A inovação tecnológica é um dos principais vetores de expansão da energia renovável no Brasil. No entanto, Leonardo Manzan expõe que as regras fiscais aplicáveis à remuneração por uso de tecnologias (especialmente no caso dos royalties) ainda geram dúvidas entre empresas e investidores. O tratamento tributário desses contratos precisa ser modernizado para acompanhar a crescente internacionalização do setor e evitar interpretações conflitantes entre órgãos reguladores. A definição clara sobre incidência, dedutibilidade e retenção é essencial para garantir segurança jurídica e estimular novos investimentos em inovação limpa.
Leonardo Manzan analisa os royalties tecnológicos e desenvolvimento da matriz energética
Os royalties representam uma das formas mais utilizadas para remunerar o licenciamento de tecnologias e patentes aplicadas a equipamentos e processos de geração renovável. Conforme nota Leonardo Manzan, esse mecanismo é decisivo para viabilizar a transferência tecnológica e a difusão de soluções de alto desempenho. No entanto, o enquadramento fiscal dessas operações é complexo, pois envolve elementos de propriedade intelectual, importação de serviços e remessas internacionais de valores.
O atual sistema tributário ainda trata os royalties sob uma ótica fragmentada, sujeitando-os a incidências de IRRF, CIDE, PIS/Cofins e, em alguns casos, ISS. Essa multiplicidade de tributos compromete a previsibilidade das operações e reduz a atratividade do mercado brasileiro para empresas estrangeiras que desejam licenciar tecnologias verdes. De acordo com Leonardo Manzan, a reforma tributária surge como oportunidade para uniformizar a legislação e garantir neutralidade fiscal entre modelos contratuais distintos.

Desafios na dedutibilidade e na retenção de tributos
Como percebe Leonardo Manzan, um dos principais desafios está na definição dos limites para dedutibilidade dos pagamentos de royalties na apuração do lucro real. A legislação atual impõe restrições percentuais que, em muitos casos, não refletem a realidade econômica dos contratos de tecnologia. A falta de atualização desses parâmetros afeta a competitividade das empresas nacionais e desestimula parcerias internacionais de pesquisa e desenvolvimento.
Além disso, as remessas de royalties ao exterior continuam sujeitas a regras complexas de retenção, que variam conforme o país de destino e os tratados para evitar dupla tributação. Na avaliação de Leonardo Manzan, a padronização desses procedimentos e a ampliação de acordos internacionais são medidas fundamentais para garantir previsibilidade e reduzir custos administrativos. A simplificação das obrigações acessórias e a digitalização dos registros fiscais também devem fazer parte dessa agenda de modernização.
Harmonização fiscal e incentivo à inovação verde
O avanço da energia solar, eólica e do hidrogênio verde depende de marcos tributários capazes de equilibrar arrecadação e estímulo à inovação. Segundo análise de Leonardo Manzan, o Brasil precisa adotar políticas fiscais que reconheçam a relevância estratégica dos investimentos em tecnologia limpa e favoreçam a nacionalização de processos produtivos. A desoneração de royalties vinculados a pesquisas ambientais e o incentivo à coprodução tecnológica podem acelerar a transição energética e fortalecer a competitividade industrial.
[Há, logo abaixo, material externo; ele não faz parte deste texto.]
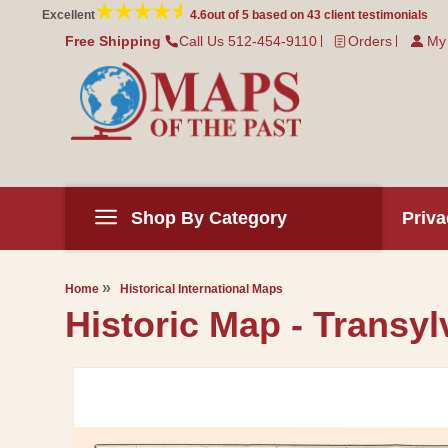
Skip to
Excellent
4.6
out of 5 based on
43
client testimonials
content
Free Shipping
Call Us 512-454-9110
Orders
My
Shop By Category
Priva
Home
Historical International Maps
Historic Map - Transyl
Skip to
product
information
A harmonização entre tributação e política de inovação também exige integração entre os órgãos reguladores (como ANEEL, Receita Federal e INPI), de modo que os contratos de licenciamento sejam tratados de forma uniforme e coerente. A criação de guias interpretativos e soluções de consulta específicas para o setor de energia poderia reduzir litígios e oferecer maior segurança aos contribuintes.
Tecnologia, energia e segurança jurídica
Em síntese, o tratamento tributário dos royalties tecnológicos é peça-chave para o avanço da inovação no setor de energia renovável. Na interpretação de Leonardo Manzan, um sistema fiscal simples, transparente e alinhado às práticas internacionais é indispensável para impulsionar a competitividade e a sustentabilidade da economia brasileira.
Ao promover coerência entre tributação, pesquisa e regulação, o país poderá transformar a inovação em motor de crescimento verde. A segurança jurídica, associada a um ambiente fiscal estável e previsível, permitirá que o Brasil se consolide como referência global em energia limpa e desenvolvimento tecnológico sustentável.